Absolute rubbish I beg to differ on several counts:
- 50ms is far too long a time when multiplexing rotary encoders because you will miss state changes.
- 50ms as a refresh interval for LED displays is only 20Hz and will almost certainly lead to noticeable flicker.
- when multipexing LED displays, to get sufficient brightness you may need to drive them at a higher current than their maximum continuous rating, which means working within the pulsed current rating - which is usually specified for much lower times than 50ms, e.g. 0.1ms for the 7-segment displays I am currently working with
- in a complex sketch, trying to do everything in loop() is a bad idea, you need to break things out into separate functions, and the multiplexing must go on even if those functions take a while to execute (e.g. because they are waiting for something).
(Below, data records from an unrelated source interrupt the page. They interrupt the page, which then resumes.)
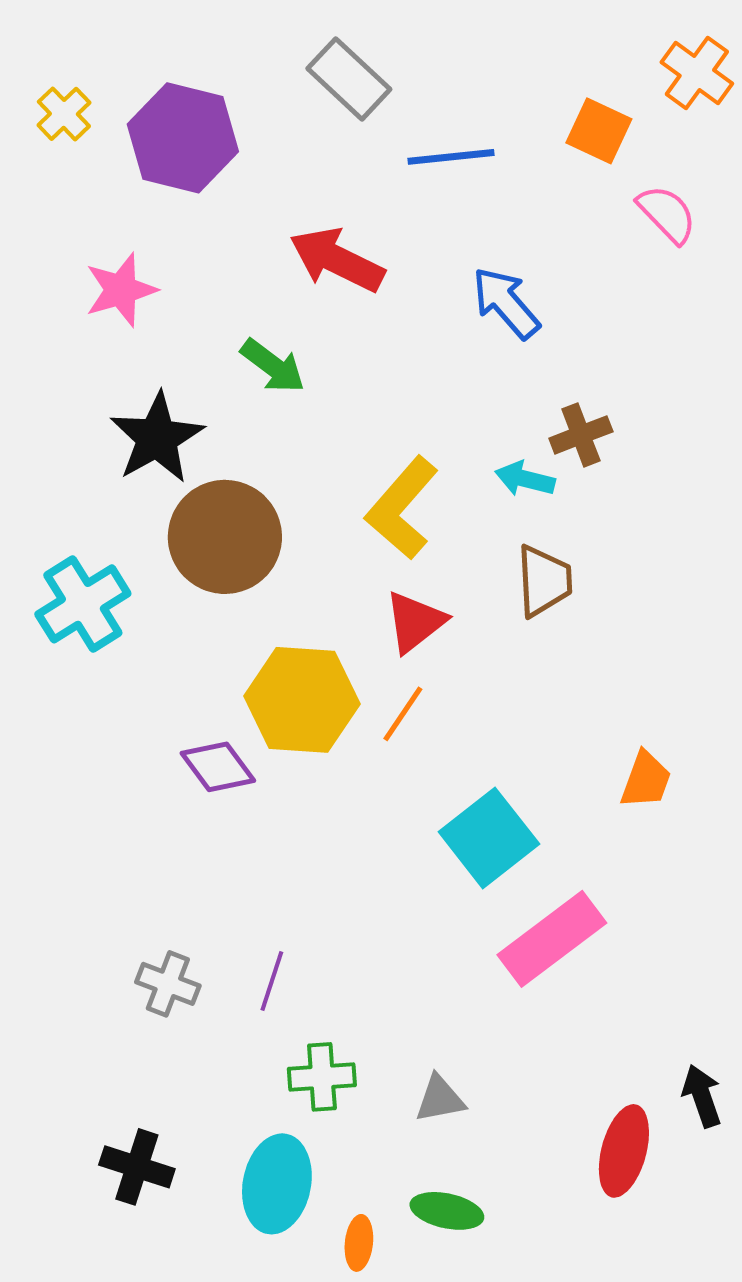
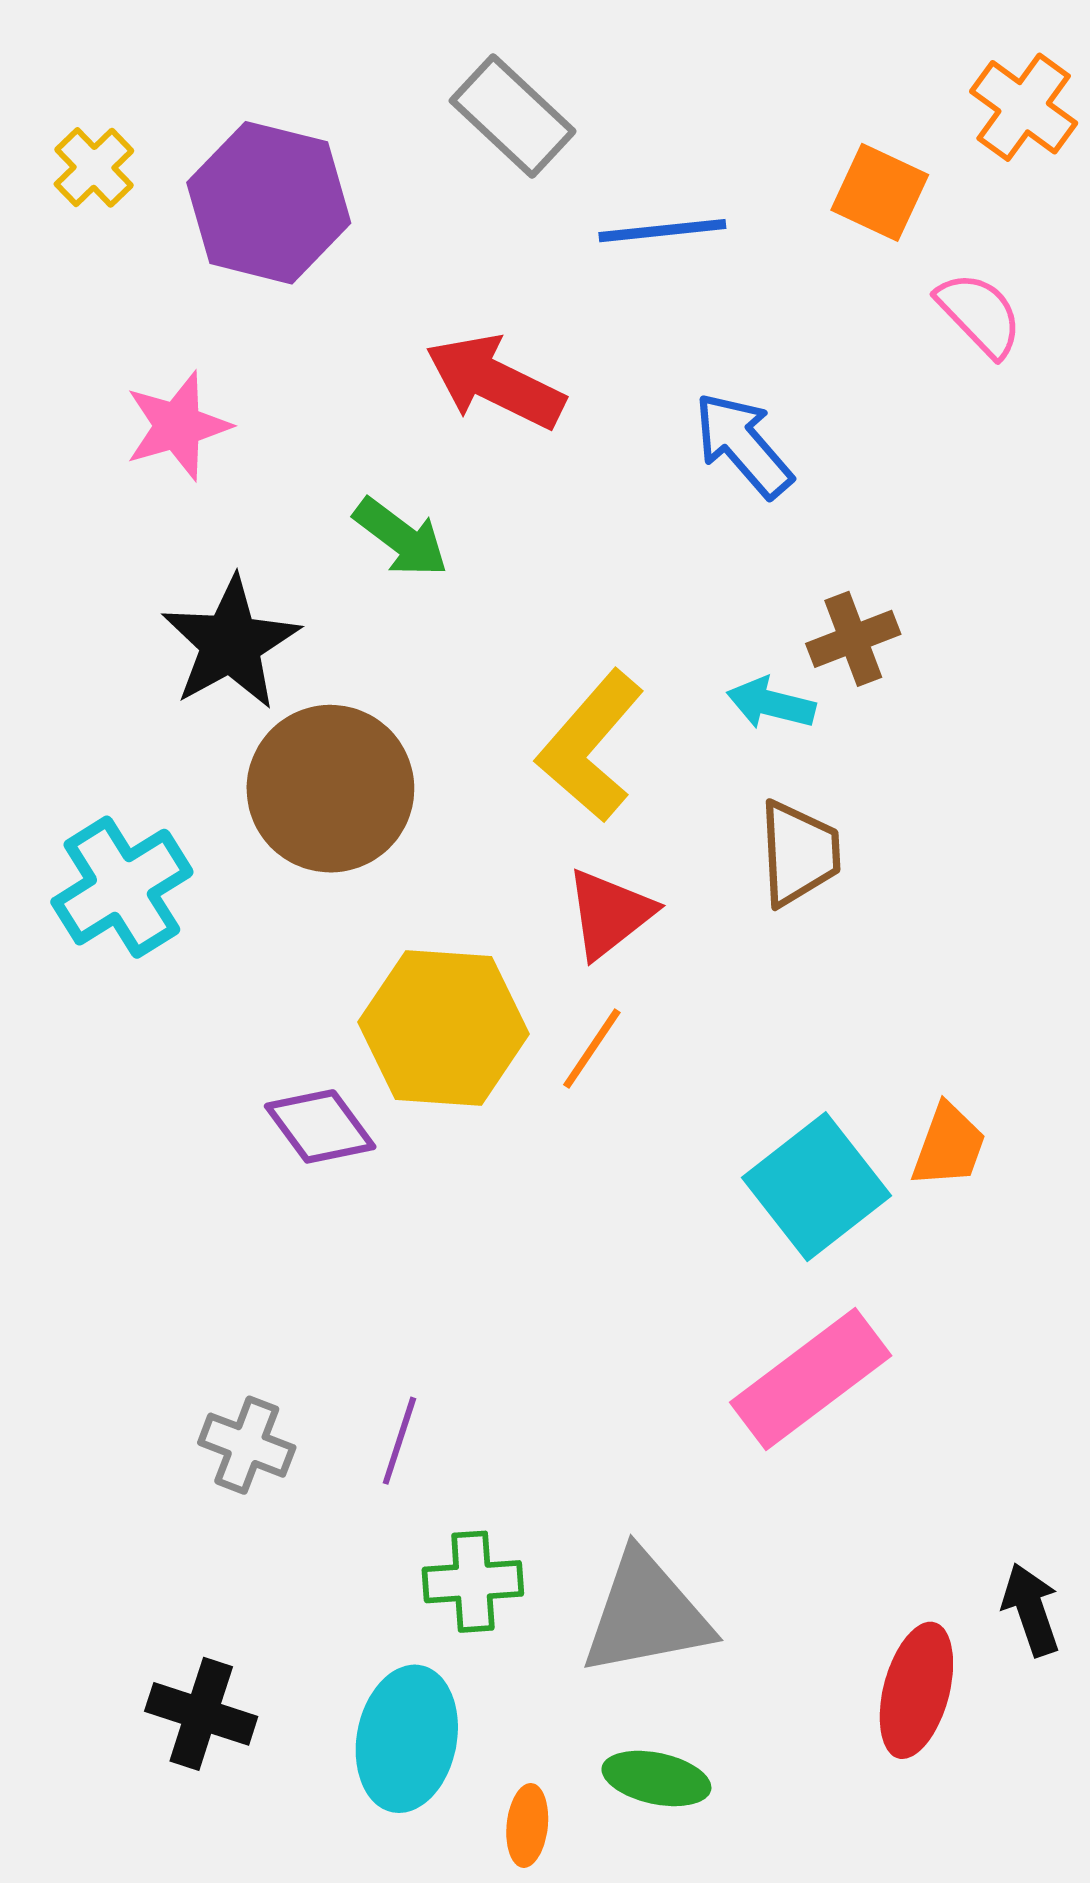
cyan square: (489, 838) -> (817, 1187), moved
gray triangle: (440, 1099) -> (646, 1614), size x1.8

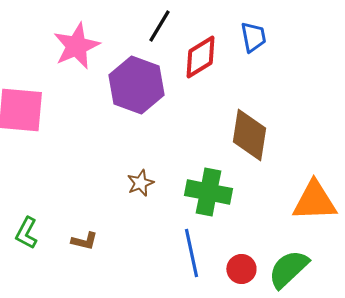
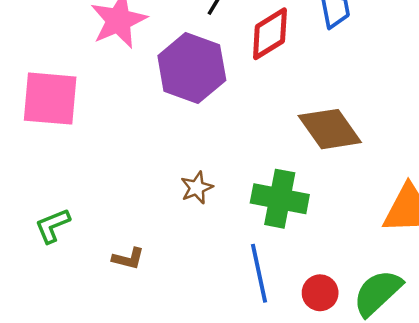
brown diamond: (249, 135) -> (330, 129), turned -44
green L-shape: (26, 233) -> (53, 226), moved, turned 40

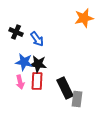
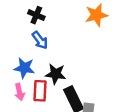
black cross: (16, 32) -> (36, 15), moved
black star: (38, 64) -> (56, 74), moved

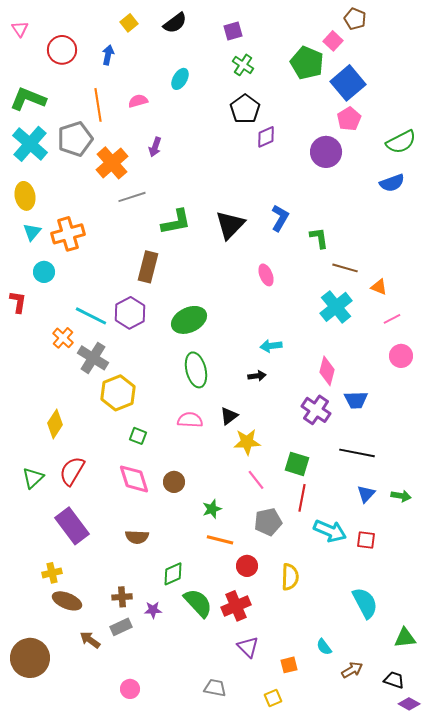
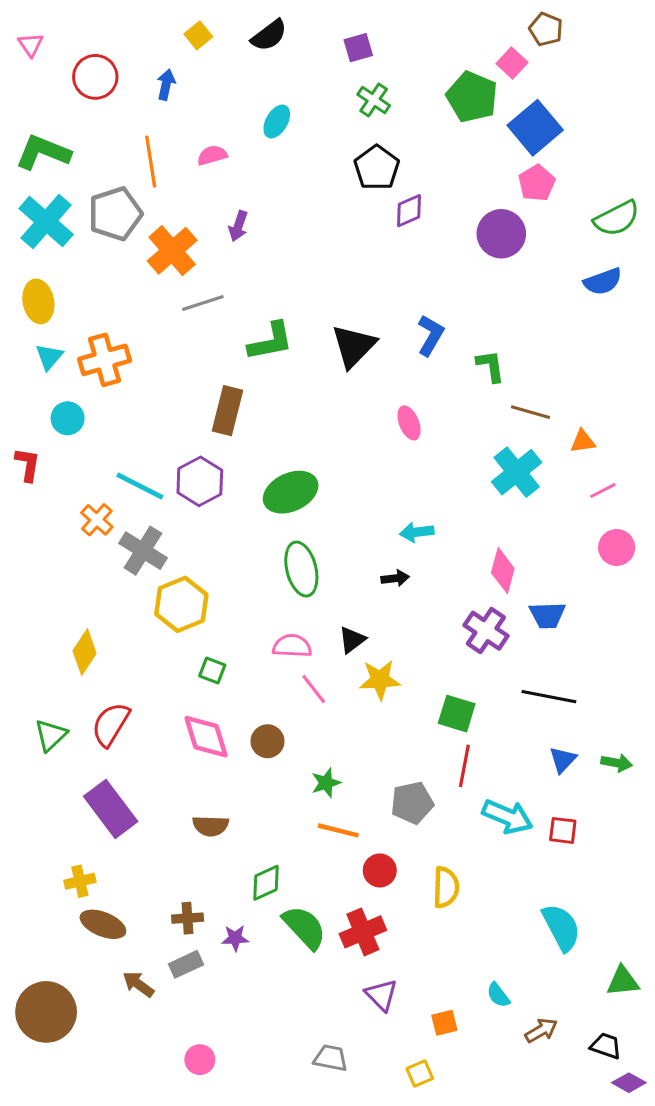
orange triangle: (379, 287) -> (583, 441), turned -30
pink line: (256, 480) -> (314, 689), moved

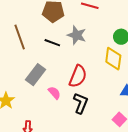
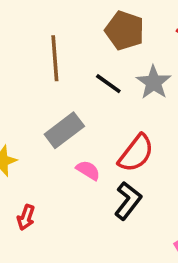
pink semicircle: (54, 93) -> (88, 170), turned -32

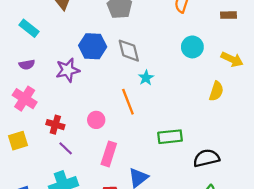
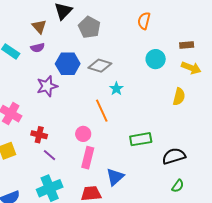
brown rectangle: (229, 15) -> (187, 45), moved
gray diamond: (129, 51) -> (100, 66), turned -55
purple semicircle: (27, 65) -> (38, 48), moved
pink circle: (96, 120) -> (83, 134), moved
Doing the multiplexing in loop() as you suggest is only practical for simple sketches. For more complex sketches, you need to avoid having calls to the multiplex function littered throughout the code. In the absence of an RTOS, it is far more satisfactory to use a tick interrupt to do the multiplexing. You get an even and consistent multiplex interval, which avoids display flicker and makes for reliable reading and debouncing of switches and rotary encoders.

In one project I used another scheme, which is to write my own verson of delay() that keeps track of the last time the multiplex function was called, and calls the multiplex function whenever the required multiplex interval has been reached or exceeded. The multiplex function is also called in any wait loops if the multiplex interval has been exceeded. This isn't ideal, because library functions that include wait loops (e.g. Serial.print) or calls to the original version of delay() suspend the multiplexing.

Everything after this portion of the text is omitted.